La diffusion de ces éléments au grand public a-t-elle fait bouger les lignes ? A-t-elle réduit les inégalités scolaires, modifié la gestion des lycées, boosté les équipes éducatives, limité les préjugés des parents ? Aucune étude statistique n'a été jamais menée en retour par la Direction de l’évaluation, de la prospective et de la performance (Depp), en charge de collecter et traiter ces données.  

Pour Olivier Coutarel, proviseur du lycée Jean-Perrin à Lyon (Rhône), il serait de toute façon difficile de mesurer le rôle exact de ces indicateurs dans l'évolution générale des établissements. En 1999, son prédécesseur se plaignait dans Libération d'être mal classé pour son taux d'accès au bac (60%) en raison "d'une palette étroite de filières et d'options", conduisant de nombreux élèves de ce petit établissement à partir en cours de route. En 2013, ce taux avait bondi à 77%. L'établissement a-t-il mis les bouchées doubles pour améliorer ses résultats ? Olivier Coutarel y voit plutôt le signe d'un renforcement "de la culture des objectifs" dans le milieu scolaire, dont les indicateurs sont une traduction concrète, mais pas la seule. 
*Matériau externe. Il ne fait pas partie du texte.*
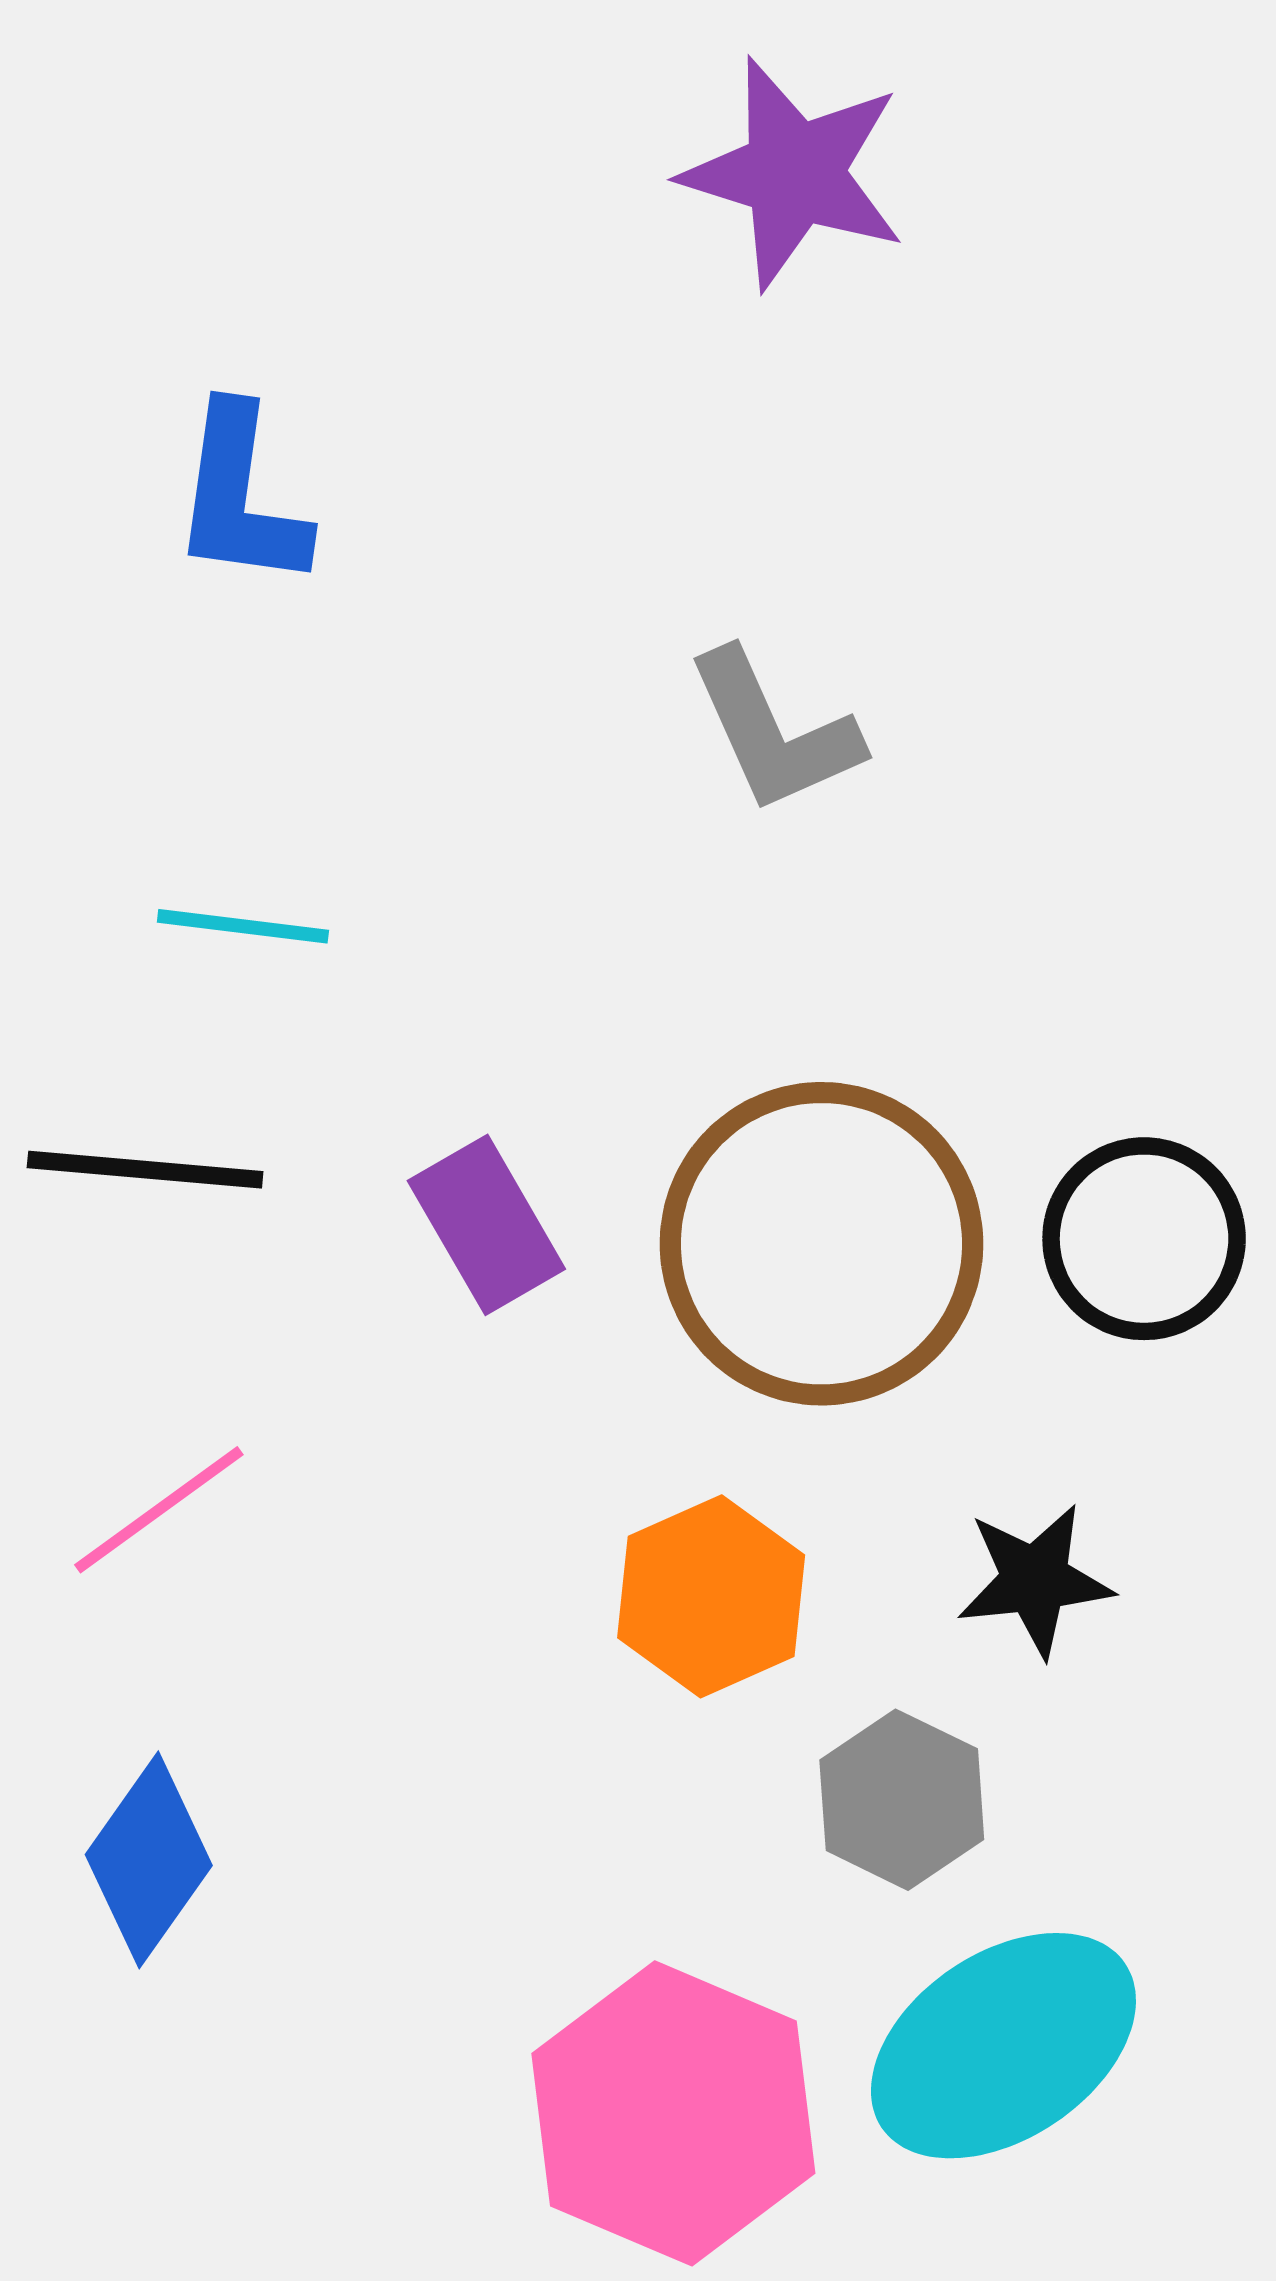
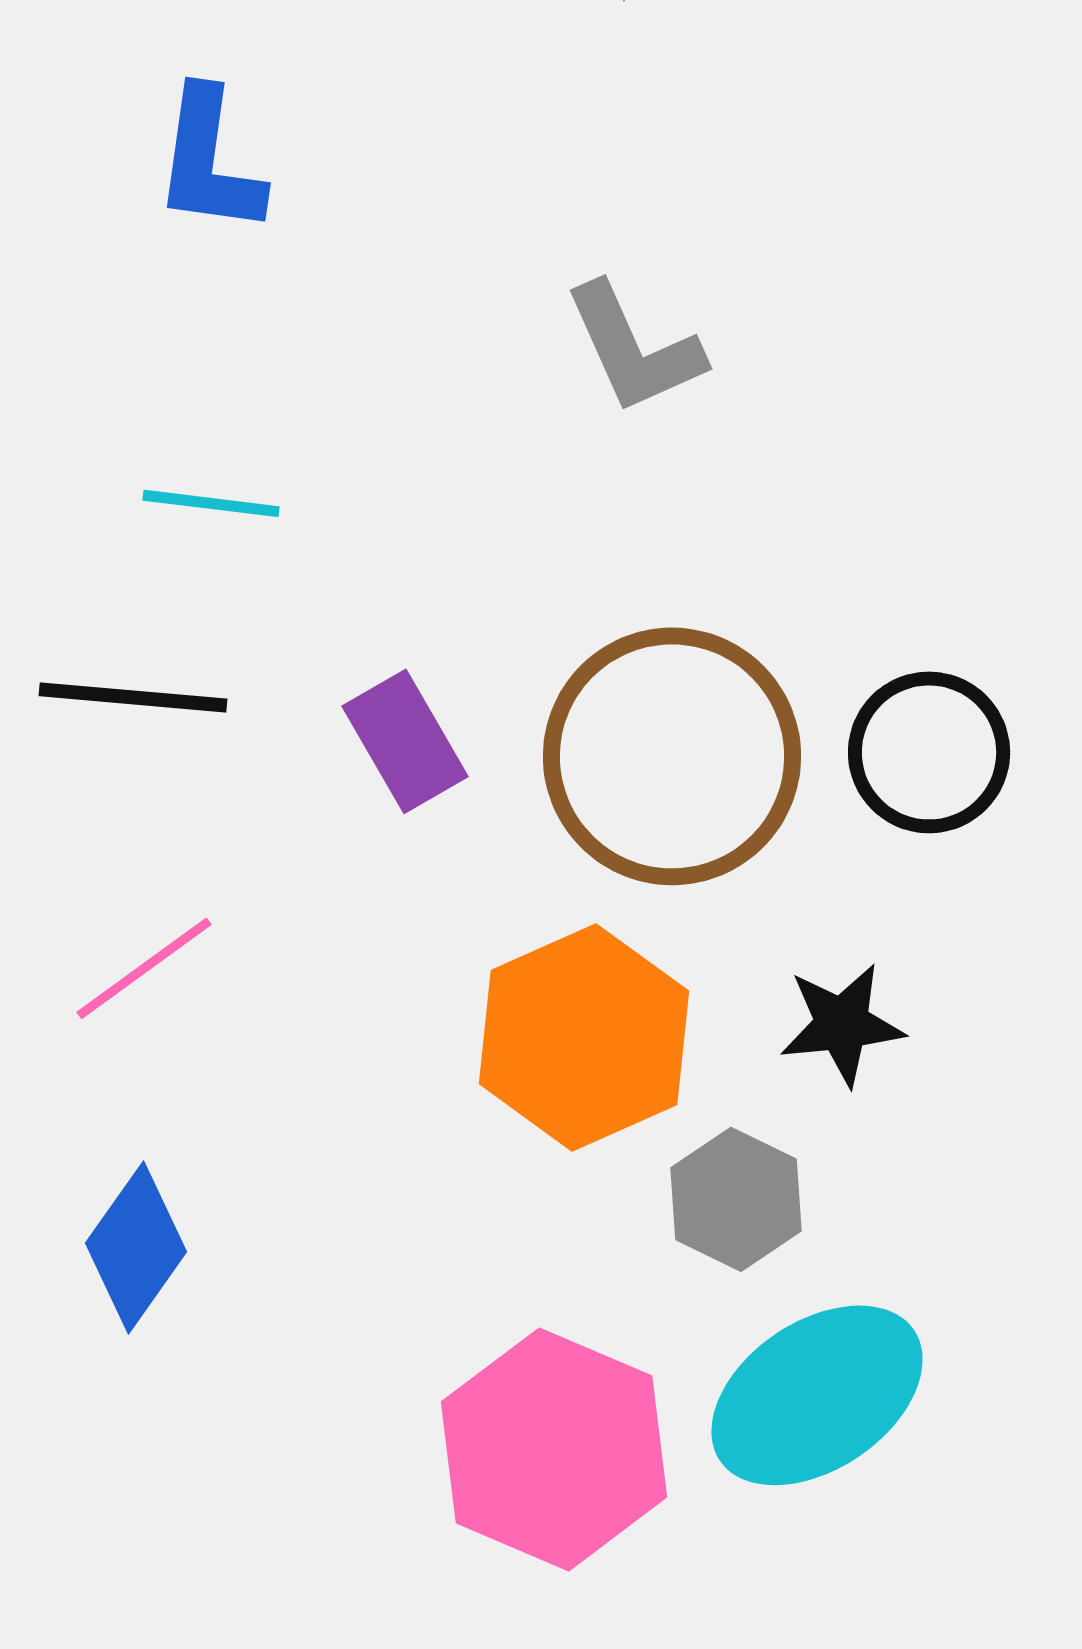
orange hexagon: (711, 1596) -> (584, 1037), size x1.4

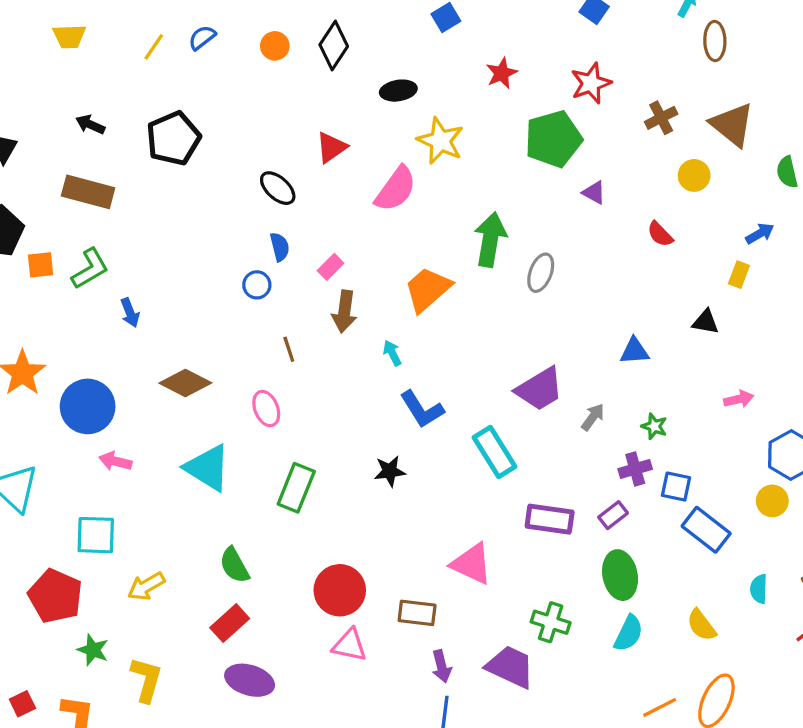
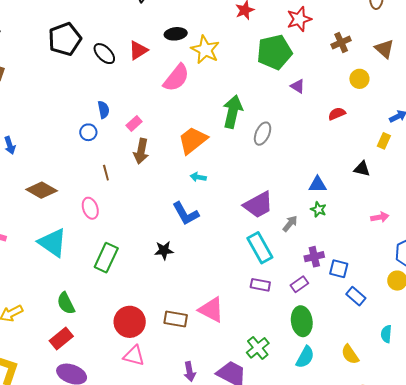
black ellipse: (398, 91) -> (176, 34), moved
brown triangle: (732, 125) -> (384, 49), size x0.7
black pentagon: (173, 138) -> (65, 39), moved
black ellipse: (278, 188) -> (104, 54), moved
red semicircle: (660, 234) -> (337, 114), turned 108
cyan arrow: (392, 353) -> (198, 177), moved, turned -56
green star: (654, 426) -> (318, 209), moved
cyan rectangle: (494, 452) -> (260, 248), moved
purple rectangle: (550, 519) -> (260, 285), size x0.7
blue rectangle: (706, 530) -> (356, 296), size x0.7
brown rectangle: (417, 613) -> (176, 319), moved
green cross: (551, 622) -> (258, 348), turned 30

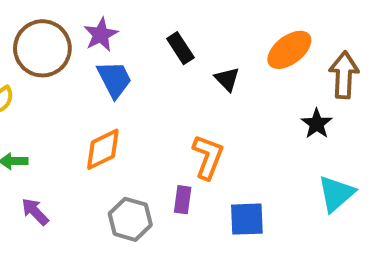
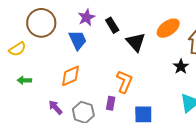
purple star: (101, 35) -> (86, 17), moved
black triangle: (227, 79) -> (136, 42), size x1.5
purple arrow: (35, 212) -> (55, 107), moved

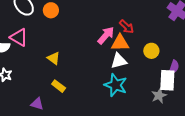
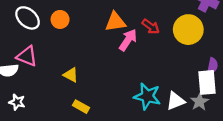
orange triangle: (120, 43) -> (115, 22), moved
yellow circle: (151, 51) -> (188, 30), moved, size x1.6
white triangle: (119, 61) -> (176, 101), moved

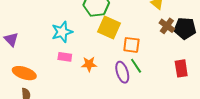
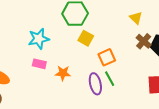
yellow square: (109, 28) -> (86, 38), size x0.7
orange square: (131, 45) -> (107, 57), turned -36

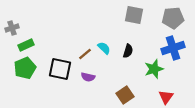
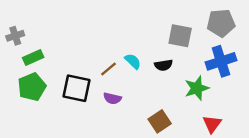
gray square: (134, 15) -> (180, 36), moved
black semicircle: (128, 51) -> (163, 65), turned 64

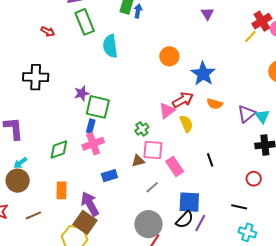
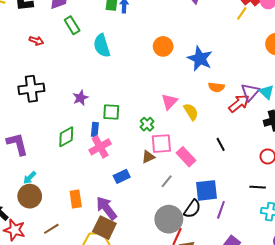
green rectangle: (85, 22) -> (72, 25), size x0.7
red arrow: (183, 100) -> (239, 103), moved
green square: (98, 107) -> (111, 112), moved, size x0.7
green diamond: (59, 150) -> (66, 137), moved
black semicircle: (185, 220) -> (192, 209), moved

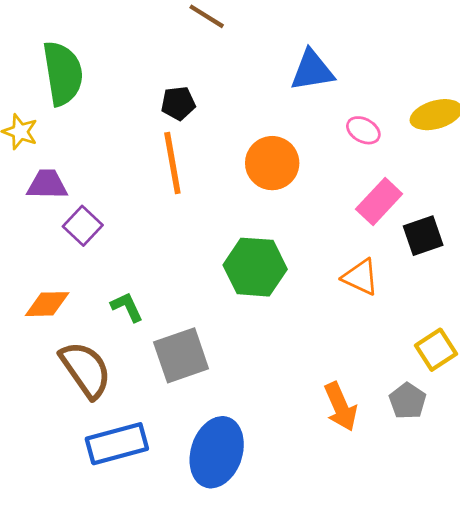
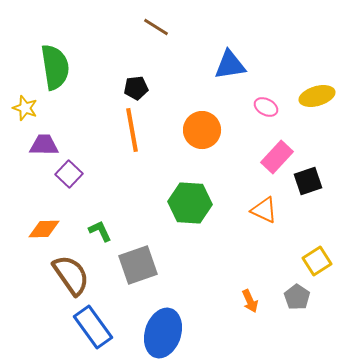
orange arrow: (341, 407) -> (250, 301), size x0.7
blue rectangle: (117, 444) -> (93, 327), turned 69

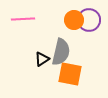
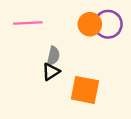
gray semicircle: (61, 52) -> (53, 56), moved, size x0.6

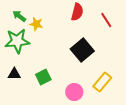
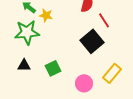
red line: (106, 20) -> (104, 20), moved

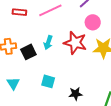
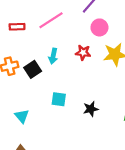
red star: (75, 43) -> (83, 53), size x0.6
cyan triangle: (13, 83) -> (22, 116), moved

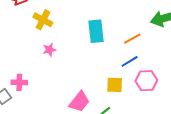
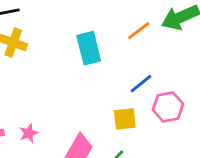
orange line: (132, 39) -> (139, 31), moved
pink star: (49, 50) -> (29, 133), moved

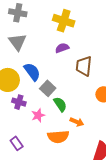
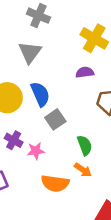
purple cross: (19, 102) -> (14, 140), moved
green semicircle: (60, 104) -> (85, 145), moved

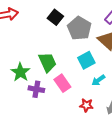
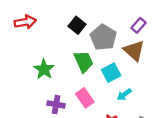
green trapezoid: (47, 62) -> (84, 62), moved
green star: (20, 72) -> (44, 69), moved

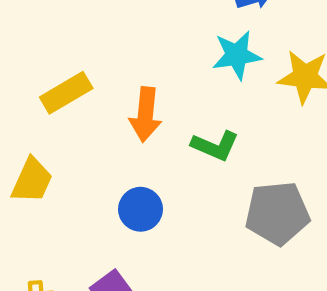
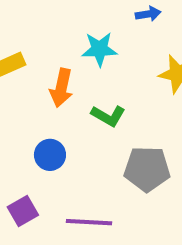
cyan star: (237, 55) -> (99, 49), moved

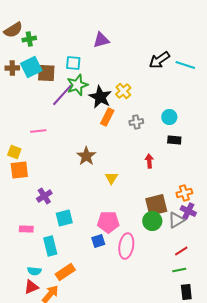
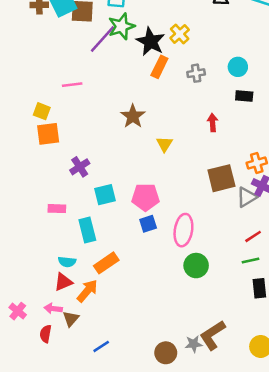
green circle: (152, 221) -> (196, 266), moved
pink pentagon: (108, 222) -> (145, 197), moved

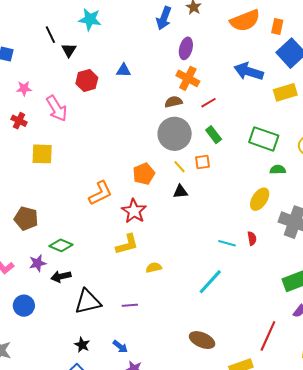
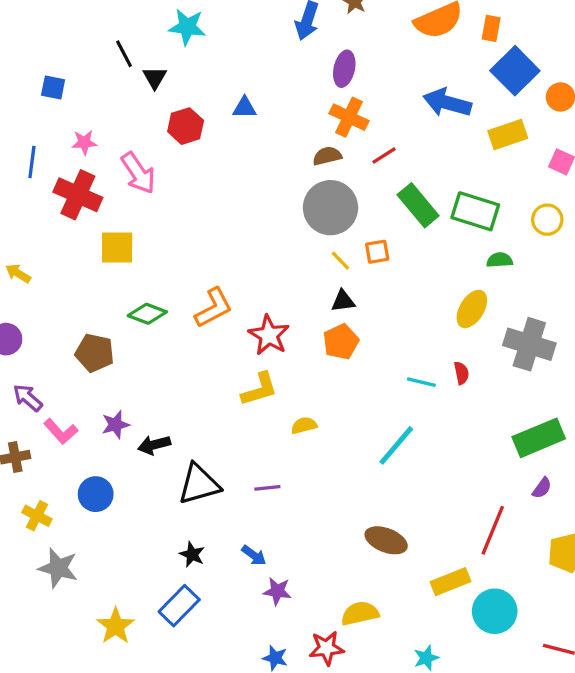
red cross: (19, 121) -> (78, 195), size x1.8
green rectangle: (214, 135) -> (418, 205), moved, size x1.5
orange pentagon: (144, 174) -> (341, 342), moved
green diamond: (61, 245) -> (147, 314), moved

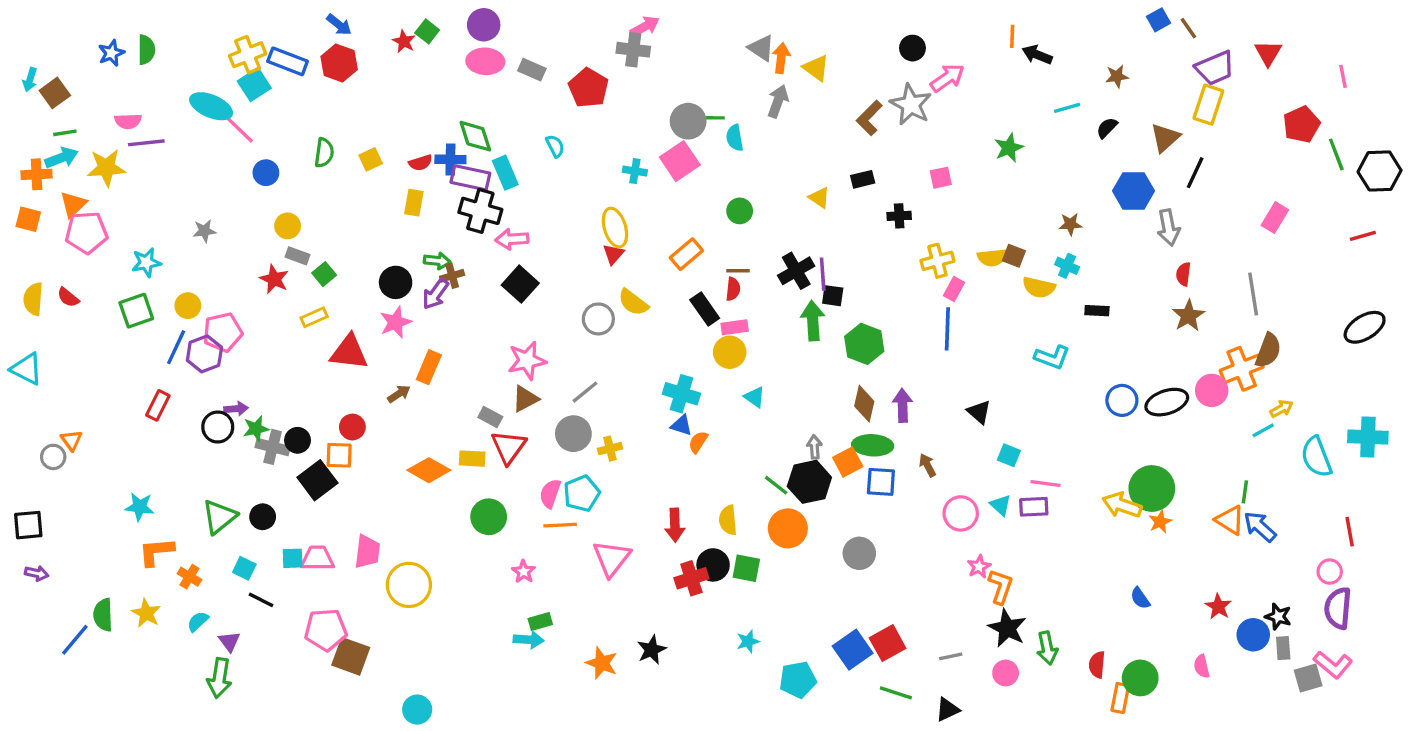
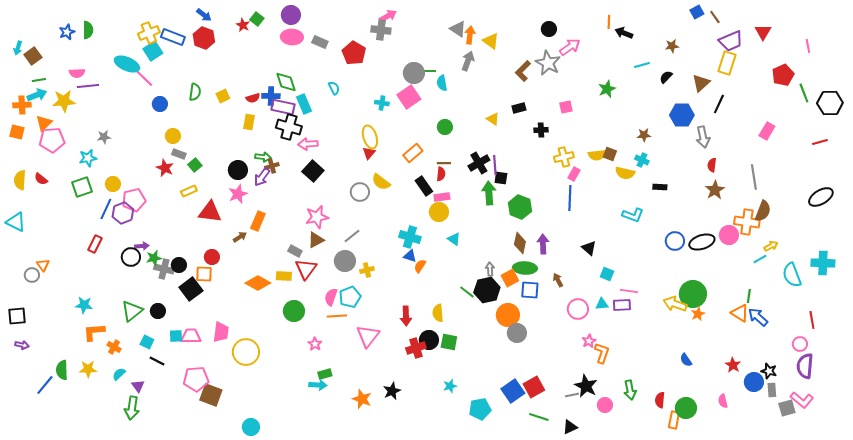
gray star: (204, 231) -> (104, 137), moved
orange cross: (1242, 369) -> (747, 222), turned 30
cyan triangle: (1001, 505) -> (602, 304), turned -48
orange circle: (788, 528) -> (508, 315), moved
yellow star: (146, 613) -> (88, 369), turned -30
black star: (1007, 628) -> (586, 386), moved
Des lycées moins en vue et plus petits en tête

Reste que sur les 20 établissements présentés comme les "meilleurs lycées" en 2014 par le site L'Internaute, ne figurent que des grands établissements parisiens ou des lycées privés. 

Pas de quoi bousculer les idées reçues, au contraire. Dans certains classements plus affinés, toutefois, émergent des établissements moins en vue et/ou plus petits. Tel que le lycée public Jean-Zay de Jarny (Meurthe-et-Moselle), repéré par Le Figaro pour ses 97% de réussite au bac en 2013, contre un taux attendu de 90%. Ou encore le lycée hôtelier Georges-Baptiste à Canteleu (Seine-Maritime), qui arrive dans le quatuor de tête de L'Express

Un impact sur les parents difficile à mesurer

Ce coup de projecteur médiatique modifie-t-il le regard des parents, au point de gonfler les inscriptions dans les lycées qui se distinguent ? Là encore, la corrélation est difficile à établir. Pour Paul Raoult, président de la FCPE, fédération de parents d'élèves, "cela ne change quasiment rien". "Ce classement national a un impact pendant deux trois jours et après, on l'oublie. Pour le choix d'établissement, le bouche à oreille et la réputation locale comptent davantage", observe-t-il. Valérie Marty, son homologue de la Peep, estime, au contraire, que cette "transparence" et cette "pédagogie" autour de la capacité d'un établissement à amener un élève au bac "a permis à des petits lycées, mal cotés auparavant, d'être mieux connus par les parents"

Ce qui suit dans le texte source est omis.